ガールズトーク。端々に『リア王』や『マハーバーラタ』などのテキストが入り込み、話題は対米関係や原爆、時事に関することまで及ぶ。
殺人事件も起きるが、すべては下ネタに回収され、シモも上もなくなっていく
母なる大地に女が4人いて(もちろんほかにも女はいるし男もいるけど)、誰がその母になるかを争ったところ、浜子が選ばれて恨まれて殺された。
容疑者はもちろんほかの3人の女(もちろんほかにも女はいるし男もいるけど)!
どうして浜子は選ばれたのか、そして殺されたのか!
そして事件を調べる、探偵の阿賀クリスティンはハーフの女で、殺された浜子役の俳優が演じていた・・・。
一方神里は深夜の小田原のファミリーレストランで横浜も川崎も同じ神奈川だよな、と思っていた・・・
岡崎藝術座史上、最も冒険的(ていうか「無謀」?)だったかもしれない作品。 一言で言うなら「ドイヒー」(モチロンいい意味で)。いや、違うな、「テキトー」(いい意味で)か。「ドラマ」というか「お話」の内容が「ドイヒー」なのではなく、演劇としての「構成」や「レイアウト」処理が「テキトー」。
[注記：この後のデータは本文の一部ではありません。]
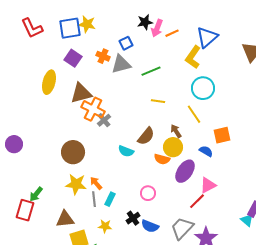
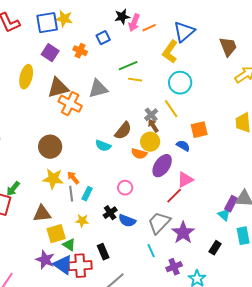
gray triangle: (121, 64) -> (98, 89), moved
yellow line: (158, 101) -> (135, 80), moved
gray cross: (104, 120) -> (151, 115), moved

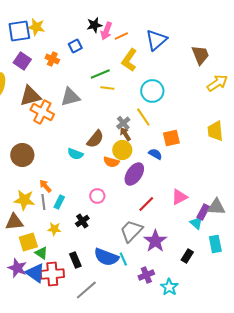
yellow L-shape: (170, 52) -> (129, 60), moved
yellow star: (53, 179) -> (24, 200), moved
pink triangle: (185, 180) -> (179, 197), moved
blue semicircle: (127, 221) -> (106, 257), moved, size x1.4

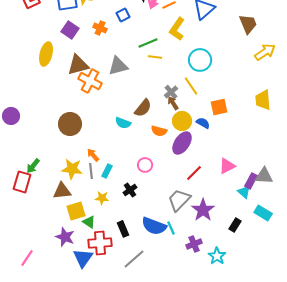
yellow circle: (122, 150) -> (182, 121), moved
cyan rectangle: (215, 244) -> (263, 213), turned -48
blue triangle: (35, 273) -> (83, 258), moved, turned 30

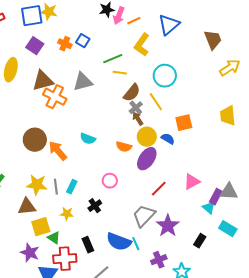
blue square: (123, 15) -> (83, 41), moved, turned -32
brown semicircle: (143, 108) -> (132, 93), moved
orange arrow: (93, 155) -> (58, 151), moved, size x1.5

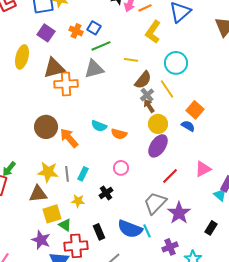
green line: (113, 59) -> (101, 46), moved
orange cross: (55, 97) -> (66, 84), turned -30
orange square: (184, 123) -> (195, 110), turned -36
blue semicircle: (168, 139) -> (188, 126), moved
orange semicircle: (124, 147) -> (119, 134), moved

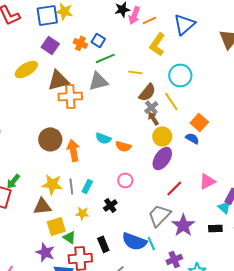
yellow ellipse: (22, 57) -> (26, 69), turned 45
orange arrow: (69, 138) -> (73, 150), turned 30
black rectangle: (211, 228) -> (215, 228), moved, turned 56

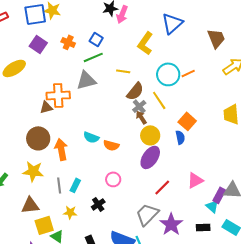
orange line: (149, 20) -> (188, 73), moved
blue square: (98, 40) -> (96, 39), moved
brown triangle: (58, 80) -> (46, 107), moved, size x0.6
blue semicircle: (192, 138) -> (180, 137), turned 48
yellow star: (52, 184) -> (33, 171), moved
場所や人やモノやコトの「境界線」(区別・差別)を問う! 的なドラマが展開するのかと思いきや、成る程それっぽく思わせぶりな話題が繰り出されはするものの、それらはことごとくあっと言う間に打棄られていく。おまけにそれらはどこかから借りて来たネタ(『リア王』『女中たち』『マハーバラータ』etc)。その一方で、他愛もないガールズトーク(下ネタ!)部分には妙にリアルなテクスチュアが書き込まれ(ザ「現代口語演劇」的な)、一見無駄に揃えられた感のある「上手い役者」陣が、この部分においてこそ遺憾なく効果を発揮する。
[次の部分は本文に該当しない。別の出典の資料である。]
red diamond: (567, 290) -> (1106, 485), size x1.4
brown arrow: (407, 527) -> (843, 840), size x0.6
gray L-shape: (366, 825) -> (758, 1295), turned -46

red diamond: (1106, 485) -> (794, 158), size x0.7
『ヘアカットさん』『古いクーラー』とゼロ年代日本の我々の「生」の「貧しさ」を表象してきた神里雄大だが、この作品では積極的に「演劇」=「表象」の「貧しさ」の下限を測ろうとしている。それゆえの「テキトー」。横子さん浜子さん? 川子さん崎子さんって何だよ!!(横浜・川崎……..。)学芸会の仮装ぽい衣裳は前かけ状態=後ろがない。それでなのか! 決して後ろを向かない正面向きカニ歩きでの移動は。テキトーだ。